Tuesday, April 1, 2008

The wedding rehearsal

*I wrote this the night before Patrick and Robyn's wedding almost two years. I love weddings.*

The joy is bottled up like a shaken Coke, ready to burst and explode sweetness everywhere. In casual clothing we smile and giggle and elbow each other at the shadow tomorrow casts on today, a faint imprint of the joy of two young people so madly in love with each other they can only whisper it in case its spell is broken. We are told our whole lives that fairy tales don’t exist anywhere other than in well-thumbed picture books or on celluloid screens, and yet here it is, right in front of us. Though we are not in a wooded glade or the topmost tower of a castle surrounded by magma and kept by dragons, here is true love’s kiss, true love’s smile, a snapshot of a future in which two lives never part. The wedding rehearsal couldn’t have been long, but time wore boots of lead and dragged us through the treacle thick air so as to leave us suspended in this moment of such bliss; for what other word is there to describe times like these?
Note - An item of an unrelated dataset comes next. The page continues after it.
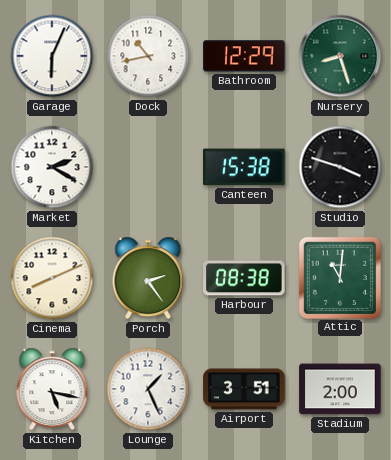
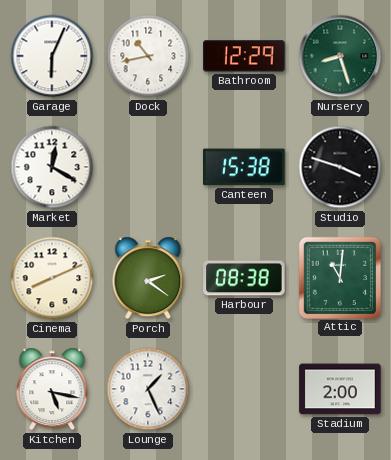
Market: 2:20 -> 12:20
Porch: 2:24 -> 2:21
Airport: 3:51 -> none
And yet it falls short, as all words do, as the two fumble through their vows which tomorrow will shake and crack in their throats as two bodies come to terms with the earth-shattering moment of becoming one. Every pair of eyes in the room quietly practices what they will surely do tomorrow, though for now we hold it in as best we can. We keep our tears in our eyes and our laughter in our throats. We giggle and jostle and look forward to tomorrow, to gazing on as the miracle of love happens right in front of us; (oh watchers, you are blessed!) We remind ourselves of the privilege of being in proximity to such great love. And as the rehearsal draws to an end, if you look carefully enough you can see tomorrow’s photo slowly develop just as timid stars press through an evening sky. You blink, and there they are in a future a mere breath away. A crying groom, a smiling bride.